MADRID (Reuters) - Spain’s Prime Minister Jose Luis Rodriguez Zapatero overhauled his cabinet on Wednesday, aiming to strengthen his unpopular government while battling to tame a massive public deficit and revive a stagnant economy.
Interior Minister Alfredo Perez Rubalcaba, who has a high approval rating and is seen by some as a successor to Zapatero, becomes the new deputy prime minister in the biggest reshuffle since the Socialists came to power in 2004.
“It’s time for another kind of political action, a different direction and drive from the government,” Zapatero said in a speech announcing five cabinet changes on top of Rubalcaba assuming the extra role, and the closure of two ministries.
Spaniards suffering budget cutbacks, salary reductions and the highest unemployment rate in the euro zone have punished the government, whose approval ratings have sunk below 30 percent.
Zapatero recently wrapped up deals with two minority parties to pass a 2011 budget with deep spending cuts, aimed at assuring investors that Spain can trim its deficit which ballooned out of control after stimulus measures to stave off a grim recession.
If he had not found the votes he could have faced early elections, which polls show he would lose by almost 15 percentage points to the center-right Popular Party. His term is scheduled to end in 2012.
Rubalcaba heads the government campaign against Basque separatist group ETA, which is widely seen as successful due to a string of arrests of the group’s leaders.
“He’s the heir apparent,” said Pedro Schwartz, an economist at San Pablo University in Madrid. “He’s intelligent and efficient and he does reinforce the government.”
Zapatero made no changes at the Economy Ministry, run by Elena Salgado, who implemented the tough austerity measures brought in after investors punished Spain’s sovereign debt on concerns the country was moving toward a Greek-style bailout.
Any changes in the Economy Ministry at this difficult time could create uncertainty and spook financial markets, said Luis Miguel Doncel, economy professor at the Rey Juan Carlos University in Madrid.

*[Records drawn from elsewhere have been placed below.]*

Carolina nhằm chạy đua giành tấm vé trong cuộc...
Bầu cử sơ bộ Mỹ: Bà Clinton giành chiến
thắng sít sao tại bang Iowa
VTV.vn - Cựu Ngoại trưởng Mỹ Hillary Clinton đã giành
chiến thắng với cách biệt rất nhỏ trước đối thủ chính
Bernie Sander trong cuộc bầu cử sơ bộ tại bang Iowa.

The 2011 budget slashes ministry spending and includes tax increases to reduce one of the euro zone’s largest public deficits to 6 percent of gross domestic product next year from 11 percent last year.
The government has stuck with its austerity plan even while recognizing that spending cuts will make it hard for economic recovery to take off.
The economy is expected to grow only 0.4 percent next year, according to experts surveyed by Reuters [ID:nLDE69620Z], well below the official forecast of 1.3 percent.
Although spending cuts have hurt the government’s popularity at home, they have boosted confidence among investors who now view Spain as less risky than peripheral euro zone economies such as Portugal and Ireland.
Spain’s 10-year bono spread over the equivalent German bund — a key indicator of investment risk — widened to around 170 basis points from 164 basis points on Wednesday before shrinking back to around 162 bps, less than half that of Ireland.
In other changes Trinidad Jimenez will be Spain’s new foreign minister, leaving her post as health minister. Outgoing Foreign Minister Miguel Angel Moratinos is respected in European and Middle Eastern diplomatic circles, but has weak ratings at home.
As expected, Zapatero replaced his labor minister, Celestino Corbacho.
Corbacho said after pushing through labor market reforms which have angered unions that he would step down to return to local politics in his home region of Catalonia. The replacement is economist Valeriano Gomez.
Zapatero also said he was dissolving the ministries of equality and housing as part of cost cuts.